Stimuli and evoked potential analysis

We used three vertical electrodes on each side of the recording chamber (anodal to the left, cathodal to the right) to deliver transverse electrosensory stimuli with normal polarity (peak preceding trough). Digital stimuli were generated in Matlab (Mathworks), converted to analog and delivered with a Tucker-Davis RX8 signal processor, attenuated with a Tucker-Davis PA5 attenuator, and isolated from ground with an A-M Systems 2200 stimulus isolation unit.

To determine whether the central electrosensory system detects transient synchrony across oscillating receptors, we recorded evoked potentials in response to natural EODs. For each fish, one natural EOD was selected at random from a library of 10 pre-recorded conspecific EODs. Natural EODs were delivered at a level of 31 mV/cm. We measured the latency to the first negative peak and the relative latency between the maximum and minimum values of the evoked potential.

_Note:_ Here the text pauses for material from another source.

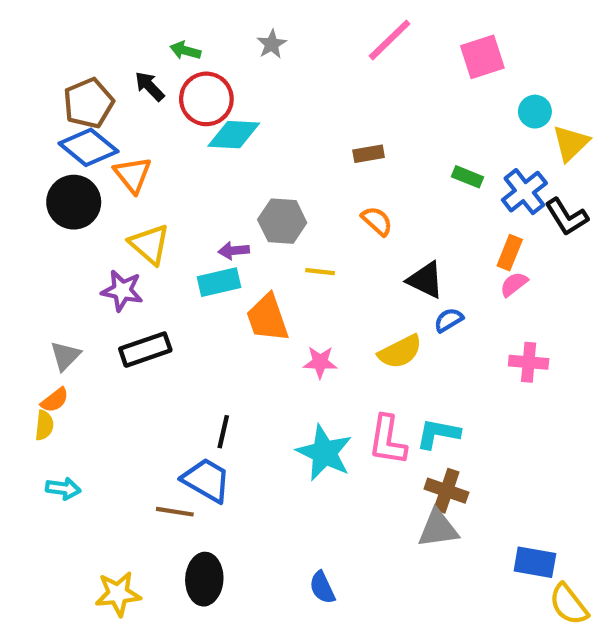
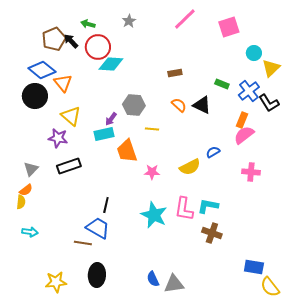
brown pentagon: (88, 103) -> (54, 39), moved
purple arrow: (234, 251) -> (111, 119), turned -48
black triangle: (425, 280) -> (202, 105), moved
pink semicircle: (514, 284) -> (244, 135), size x1.5
gray triangle: (438, 529) -> (174, 284), moved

To determine whether a corollary discharge of the electromotor command that initiates EOD production blocks sensory processing in the EL pathway, we delivered 0.5 ms bipolar square pulses (73.6 mV/cm) at latencies between 0 and 6 ms, in 0.5-ms steps, after the fish's EOD command. We measured the peak-to-peak amplitude of the mean evoked potential at each latency and normalized them to the maximum value for each fish. For P. microphthalmus and B. niger, we normalized mean evoked potentials in ELa and ELp separately. We used repeated-measures ANOVA in R (R Core Team, 2014) to investigate the effects of stimulus delay on the normalized peak-to-peak amplitude of the evoked potential.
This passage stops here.